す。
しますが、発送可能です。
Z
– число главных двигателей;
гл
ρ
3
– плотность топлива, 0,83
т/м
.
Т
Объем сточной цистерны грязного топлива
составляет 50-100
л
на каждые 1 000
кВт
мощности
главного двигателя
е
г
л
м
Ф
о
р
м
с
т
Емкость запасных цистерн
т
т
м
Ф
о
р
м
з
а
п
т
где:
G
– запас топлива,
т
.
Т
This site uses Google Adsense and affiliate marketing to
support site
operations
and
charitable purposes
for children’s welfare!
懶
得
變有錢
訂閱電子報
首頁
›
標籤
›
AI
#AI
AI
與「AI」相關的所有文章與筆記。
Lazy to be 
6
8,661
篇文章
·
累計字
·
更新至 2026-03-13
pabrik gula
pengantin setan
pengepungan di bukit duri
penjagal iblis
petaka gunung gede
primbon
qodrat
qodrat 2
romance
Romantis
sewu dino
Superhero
★ ★ ★ ★ ★
Each record is to be transcribed exactly and in full.

す。
しますが、発送可能です。
Z
– число главных двигателей;
гл
ρ
3
– плотность топлива, 0,83
т/м
.
Т
Объем сточной цистерны грязного топлива
составляет 50-100
л
на каждые 1 000
кВт
мощности
главного двигателя
е
г
л
м
Ф
о
р
м
с
т
Емкость запасных цистерн
т
т
м
Ф
о
р
м
з
а
п
т
где:
G
– запас топлива,
т
.
Т
This site uses Google Adsense and affiliate marketing to
support site
operations
and
charitable purposes
for children’s welfare!
懶
得
變有錢
訂閱電子報
首頁
›
標籤
›
AI
#AI
AI
與「AI」相關的所有文章與筆記。
Lazy to be 
6
8,661
篇文章
·
累計字
·
更新至 2026-03-13
pabrik gula
pengantin setan
pengepungan di bukit duri
penjagal iblis
petaka gunung gede
primbon
qodrat
qodrat 2
romance
Romantis
sewu dino
Superhero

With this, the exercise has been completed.